Springfield- High school students may soon get a boost in educational opportunities, whether they are college bound or looking for vocational training, thanks to legislation filed by State Senator Chuck Weaver (R-Peoria) and passed by the Illinois Senate.
“Our students need every advantage they can get if we want them to have bright futures,” said State Senator Chuck Weaver (R-Peoria). “But it’s also important that we give them options for their own career paths.”
Senate Bill 2527 is designed to increase access to dual credit courses for all Illinois high school students. Dual credit courses allow students to get a head start on college, helping them to earn their degree on-time or even ahead of schedule, while reducing the overall cost of their college education. In addition, because many students eventually change majors, dual credit courses allow students to explore different career paths earlier and at a lower cost.

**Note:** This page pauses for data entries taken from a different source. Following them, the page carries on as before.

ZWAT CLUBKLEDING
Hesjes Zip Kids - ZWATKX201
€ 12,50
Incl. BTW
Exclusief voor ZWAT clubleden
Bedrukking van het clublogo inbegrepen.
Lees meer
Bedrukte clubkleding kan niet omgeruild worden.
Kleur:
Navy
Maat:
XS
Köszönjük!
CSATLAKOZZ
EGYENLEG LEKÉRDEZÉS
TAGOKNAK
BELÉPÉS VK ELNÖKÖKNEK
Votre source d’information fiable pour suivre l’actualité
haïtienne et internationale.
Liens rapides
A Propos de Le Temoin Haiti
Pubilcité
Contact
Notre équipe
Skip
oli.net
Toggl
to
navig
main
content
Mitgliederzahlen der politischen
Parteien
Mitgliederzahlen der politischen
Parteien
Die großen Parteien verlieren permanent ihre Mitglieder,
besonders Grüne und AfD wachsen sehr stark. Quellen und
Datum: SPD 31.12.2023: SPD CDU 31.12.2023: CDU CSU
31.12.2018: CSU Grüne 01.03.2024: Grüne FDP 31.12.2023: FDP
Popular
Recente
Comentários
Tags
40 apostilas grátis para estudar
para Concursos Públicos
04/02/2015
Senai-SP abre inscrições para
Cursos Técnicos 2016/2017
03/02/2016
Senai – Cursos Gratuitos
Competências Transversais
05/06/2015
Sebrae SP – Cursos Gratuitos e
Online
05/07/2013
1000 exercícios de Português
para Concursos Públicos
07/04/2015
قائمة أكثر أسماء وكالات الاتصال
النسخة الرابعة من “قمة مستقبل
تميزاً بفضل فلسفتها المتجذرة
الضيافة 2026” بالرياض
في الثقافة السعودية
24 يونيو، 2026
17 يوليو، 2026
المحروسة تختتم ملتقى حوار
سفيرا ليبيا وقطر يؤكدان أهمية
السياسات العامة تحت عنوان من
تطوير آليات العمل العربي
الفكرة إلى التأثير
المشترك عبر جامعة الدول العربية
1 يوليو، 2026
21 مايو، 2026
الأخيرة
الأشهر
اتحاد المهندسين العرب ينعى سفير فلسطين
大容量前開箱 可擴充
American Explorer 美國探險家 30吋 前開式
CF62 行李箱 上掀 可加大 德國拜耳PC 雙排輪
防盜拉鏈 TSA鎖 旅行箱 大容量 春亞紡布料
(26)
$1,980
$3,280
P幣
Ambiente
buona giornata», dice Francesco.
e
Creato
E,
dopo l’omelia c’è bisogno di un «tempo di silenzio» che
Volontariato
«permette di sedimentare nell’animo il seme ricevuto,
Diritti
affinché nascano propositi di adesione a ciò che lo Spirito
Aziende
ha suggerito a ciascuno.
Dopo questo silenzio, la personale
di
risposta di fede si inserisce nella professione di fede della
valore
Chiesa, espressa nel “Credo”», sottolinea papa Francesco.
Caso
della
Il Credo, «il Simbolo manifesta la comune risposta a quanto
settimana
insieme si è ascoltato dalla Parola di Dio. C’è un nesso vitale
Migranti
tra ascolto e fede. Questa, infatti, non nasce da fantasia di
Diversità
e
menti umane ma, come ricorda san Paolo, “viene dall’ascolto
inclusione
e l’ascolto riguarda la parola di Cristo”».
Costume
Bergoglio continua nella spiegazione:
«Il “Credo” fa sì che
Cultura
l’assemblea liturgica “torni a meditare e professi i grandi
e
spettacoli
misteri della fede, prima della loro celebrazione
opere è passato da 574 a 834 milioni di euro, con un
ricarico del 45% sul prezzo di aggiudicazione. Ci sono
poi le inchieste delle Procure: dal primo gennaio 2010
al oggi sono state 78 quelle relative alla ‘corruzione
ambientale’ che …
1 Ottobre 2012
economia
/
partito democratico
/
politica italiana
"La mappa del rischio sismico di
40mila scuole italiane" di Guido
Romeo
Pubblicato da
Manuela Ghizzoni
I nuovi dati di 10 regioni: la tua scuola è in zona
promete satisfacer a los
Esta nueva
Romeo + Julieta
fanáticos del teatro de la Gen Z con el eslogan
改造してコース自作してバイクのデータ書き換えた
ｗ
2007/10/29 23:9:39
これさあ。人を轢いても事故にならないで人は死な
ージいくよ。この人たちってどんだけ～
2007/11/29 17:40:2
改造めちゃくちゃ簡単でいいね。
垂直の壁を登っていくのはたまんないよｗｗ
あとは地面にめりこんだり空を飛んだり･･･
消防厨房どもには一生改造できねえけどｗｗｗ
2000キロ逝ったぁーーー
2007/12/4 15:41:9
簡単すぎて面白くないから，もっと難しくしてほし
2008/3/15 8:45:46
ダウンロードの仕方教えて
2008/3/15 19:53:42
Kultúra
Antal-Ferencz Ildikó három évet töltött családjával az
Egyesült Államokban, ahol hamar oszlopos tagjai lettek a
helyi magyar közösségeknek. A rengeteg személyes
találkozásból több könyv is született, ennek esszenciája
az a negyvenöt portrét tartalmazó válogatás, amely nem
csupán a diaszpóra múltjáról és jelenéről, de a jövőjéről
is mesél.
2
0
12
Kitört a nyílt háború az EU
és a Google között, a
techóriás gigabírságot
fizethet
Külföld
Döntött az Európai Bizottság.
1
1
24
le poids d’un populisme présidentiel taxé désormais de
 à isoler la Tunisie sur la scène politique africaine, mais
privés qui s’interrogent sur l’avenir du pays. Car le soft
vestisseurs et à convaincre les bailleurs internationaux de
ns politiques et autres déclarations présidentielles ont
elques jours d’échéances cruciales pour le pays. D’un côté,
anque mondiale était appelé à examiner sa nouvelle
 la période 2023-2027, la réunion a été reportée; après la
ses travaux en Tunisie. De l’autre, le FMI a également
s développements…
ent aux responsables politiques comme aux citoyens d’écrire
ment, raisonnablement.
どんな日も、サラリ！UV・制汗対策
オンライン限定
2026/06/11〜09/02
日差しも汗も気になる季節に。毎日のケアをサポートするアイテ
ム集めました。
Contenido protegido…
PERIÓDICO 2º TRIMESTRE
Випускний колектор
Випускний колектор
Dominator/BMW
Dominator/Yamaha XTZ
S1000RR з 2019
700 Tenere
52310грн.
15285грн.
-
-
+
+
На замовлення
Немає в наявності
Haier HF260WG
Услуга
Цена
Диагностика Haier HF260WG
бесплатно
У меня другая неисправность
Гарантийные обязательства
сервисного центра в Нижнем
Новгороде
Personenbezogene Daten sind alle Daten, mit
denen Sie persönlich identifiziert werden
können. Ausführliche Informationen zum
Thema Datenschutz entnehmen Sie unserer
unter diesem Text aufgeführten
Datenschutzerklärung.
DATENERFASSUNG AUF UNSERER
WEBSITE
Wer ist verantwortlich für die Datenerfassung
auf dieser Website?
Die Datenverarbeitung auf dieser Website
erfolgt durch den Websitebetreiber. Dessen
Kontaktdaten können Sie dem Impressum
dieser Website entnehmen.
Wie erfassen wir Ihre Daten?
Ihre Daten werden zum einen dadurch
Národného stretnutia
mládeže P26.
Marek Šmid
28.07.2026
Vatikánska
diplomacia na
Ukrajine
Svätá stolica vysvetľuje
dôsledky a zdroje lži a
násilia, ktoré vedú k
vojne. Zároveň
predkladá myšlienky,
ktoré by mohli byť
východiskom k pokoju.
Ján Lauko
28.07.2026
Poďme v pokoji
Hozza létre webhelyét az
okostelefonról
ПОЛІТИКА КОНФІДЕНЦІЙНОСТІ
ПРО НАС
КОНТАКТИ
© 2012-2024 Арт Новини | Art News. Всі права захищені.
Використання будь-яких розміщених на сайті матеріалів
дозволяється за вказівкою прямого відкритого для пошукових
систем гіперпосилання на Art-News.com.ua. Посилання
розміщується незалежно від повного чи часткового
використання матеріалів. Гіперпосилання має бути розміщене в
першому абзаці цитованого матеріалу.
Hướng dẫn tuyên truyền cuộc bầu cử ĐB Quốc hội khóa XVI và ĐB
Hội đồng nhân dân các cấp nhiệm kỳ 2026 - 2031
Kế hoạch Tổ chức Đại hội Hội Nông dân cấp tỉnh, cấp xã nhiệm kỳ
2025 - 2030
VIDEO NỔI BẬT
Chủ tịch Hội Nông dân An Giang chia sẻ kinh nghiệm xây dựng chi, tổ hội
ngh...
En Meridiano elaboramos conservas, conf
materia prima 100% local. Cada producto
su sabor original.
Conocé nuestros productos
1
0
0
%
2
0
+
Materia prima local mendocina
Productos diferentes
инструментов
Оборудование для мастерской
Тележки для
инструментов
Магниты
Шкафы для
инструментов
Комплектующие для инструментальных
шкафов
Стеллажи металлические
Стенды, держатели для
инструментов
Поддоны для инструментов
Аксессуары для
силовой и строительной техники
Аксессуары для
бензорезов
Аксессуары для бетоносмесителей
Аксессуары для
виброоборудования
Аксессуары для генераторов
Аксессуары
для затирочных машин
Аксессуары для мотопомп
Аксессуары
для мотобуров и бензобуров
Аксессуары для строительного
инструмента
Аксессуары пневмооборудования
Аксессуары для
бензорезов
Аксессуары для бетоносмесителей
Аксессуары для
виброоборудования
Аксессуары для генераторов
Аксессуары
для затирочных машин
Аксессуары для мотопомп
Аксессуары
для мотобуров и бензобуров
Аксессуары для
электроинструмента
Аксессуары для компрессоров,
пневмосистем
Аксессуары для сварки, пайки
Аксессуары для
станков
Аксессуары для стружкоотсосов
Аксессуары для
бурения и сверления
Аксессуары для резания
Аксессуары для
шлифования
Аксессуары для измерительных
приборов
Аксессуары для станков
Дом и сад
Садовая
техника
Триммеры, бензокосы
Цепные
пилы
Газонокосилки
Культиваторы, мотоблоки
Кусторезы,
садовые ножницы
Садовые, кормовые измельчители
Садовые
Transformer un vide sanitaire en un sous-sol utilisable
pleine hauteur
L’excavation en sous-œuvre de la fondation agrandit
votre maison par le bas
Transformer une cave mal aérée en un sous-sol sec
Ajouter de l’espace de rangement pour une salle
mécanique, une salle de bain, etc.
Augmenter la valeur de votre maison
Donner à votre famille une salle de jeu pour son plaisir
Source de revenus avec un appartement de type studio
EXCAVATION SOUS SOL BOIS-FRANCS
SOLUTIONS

Weaver’s legislation removes limits on the number of dual credit courses a student may enroll in as well as prohibiting limits on how many credits a student may earn via dual credit courses, as long as the classes are taught by Dual Credit Quality Act compliant instructors, licensed teachers, or community college professors.
“I believe dual credit courses serve as one of the most cost effective options for helping students earn a degree,” said State Senator Chuck Weaver (R-Peoria). “This will help improve degree completion rates while reducing costs to students.”
Senate Bill 3033 allows schools to apply for and receive grants for land, facilities, and equipment for vocational education programs based on manufacturing careers. The goal is to improve students’ access to career paths that require specialized training but that typically don’t require a college degree. Providing the training and education in high school would allow students to enter their field more quickly while avoiding the costs and time involved in post-secondary school and training programs.
“With all the focus on helping our students prepare for college, we can’t forget that many of our students will be headed down a different path for their careers,” said Senator Weaver. “This will help students enter into stable, good-paying career paths with jobs that already exist here in Illinois.”
Both bills are part of a broad package of legislation from Senator Weaver that is focused on enhancing educational opportunities for students while strengthening schools. The bills cover areas such as dual credit and vocational training as well as several others aimed at reducing the impact of the teacher shortage that is hurting schools statewide.
“Our children are our future, it’s that simple,” said Senator Weaver. “We need to give them every opportunity we can to have successful lives, regardless of their individual career paths.”
Senate Bills 2527 and 3033 both passed the Senate with wide support are now headed to the Illinois House for consideration in that chamber.